You may be aware of the fact that a power of attorney is a legally binding document that can be used to give another party the ability to act for you. The representative is called the agent or attorney-in-fact, and the person granting the power of attorney is called the principal or the grantor.
There are different types of powers of attorney. There are general powers of attorney, there are also limited powers of attorney.
If you create a general power of attorney, you are giving the agent sweeping power. The agent that you name in the document would be allowed to act on your behalf for just about any purpose.
This is a great deal of power to give to someone else. However, there are circumstances that could exist that would call for the creation of a general power of attorney.
It is possible to use a limited power of attorney if you do not want to grant the agent total power to act on your behalf. The limits that you impose would be entirely up to you.
For example, let’s say you are in a business that requires you to sign legally binding documents in person on a regular basis, but you will be doing business in Asia for six weeks. You could choose to give a trusted assistant the power to sign these documents while you are gone. This would be the extent of the power; the agent would not be empowered to enter into any other type of legally binding agreements on your behalf.
This is one example, but there are many different types of limitations that could be imposed when you create a limited power of attorney.
Durable Powers of Attorney
We specialize in estate planning and elder law matters.
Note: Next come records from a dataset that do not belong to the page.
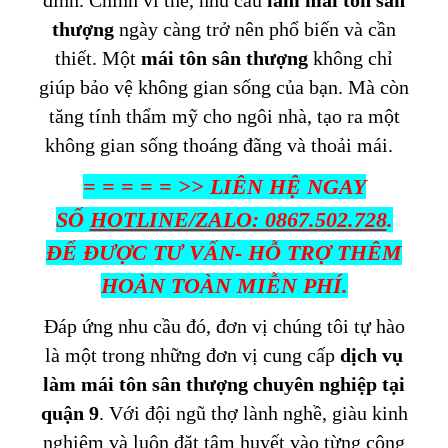
đình. Chính vì thế, nhu cầu
làm mái tôn sân
thượng
ngày càng trở nên phổ biến và cần
thiết. Một
mái tôn sân thượng
không chỉ
giúp bảo vệ không gian sống của bạn. Mà còn
tăng tính thẩm mỹ cho ngôi nhà, tạo ra một
không gian sống thoáng đãng và thoải mái.
= = = = = >> LIÊN HỆ NGAY
SỐ
HOTLINE/ZALO: 0867.502.728
.
ĐỂ
ĐƯỢC TƯ VẤN- HỖ TRỢ THÊM
HOÀN TOÀN MIỄN PHÍ.
Đáp ứng nhu cầu đó, đơn vị chúng tôi tự hào
là một trong những đơn vị cung cấp
dịch vụ
làm mái tôn sân thượng chuyên nghiệp tại
quận 9
. Với đội ngũ thợ lành nghề, giàu kinh
nghiệm và luôn đặt tâm huyết vào từng công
In our area of specialization, durable powers of attorney are often utilized. A standard power of attorney, whether it is general or limited, would no longer be in effect if the agent was to become incapacitated. Durable powers of attorney do remain in effect upon the incapacitation of the grantor, and this is why these devices are used for incapacity planning purposes.
People often execute two different durable powers of attorney to limit the respective agents to certain areas. You could use a durable financial power of attorney naming a financial decision maker, and you could name a health care agent through the creation of a durable power of attorney for health care.
A very significant percentage of seniors become unable to make all of their own decisions at some point in time. If you take the right steps, hand-picked decision-makers will be standing at the ready to act on your behalf in the event of your incapacitation.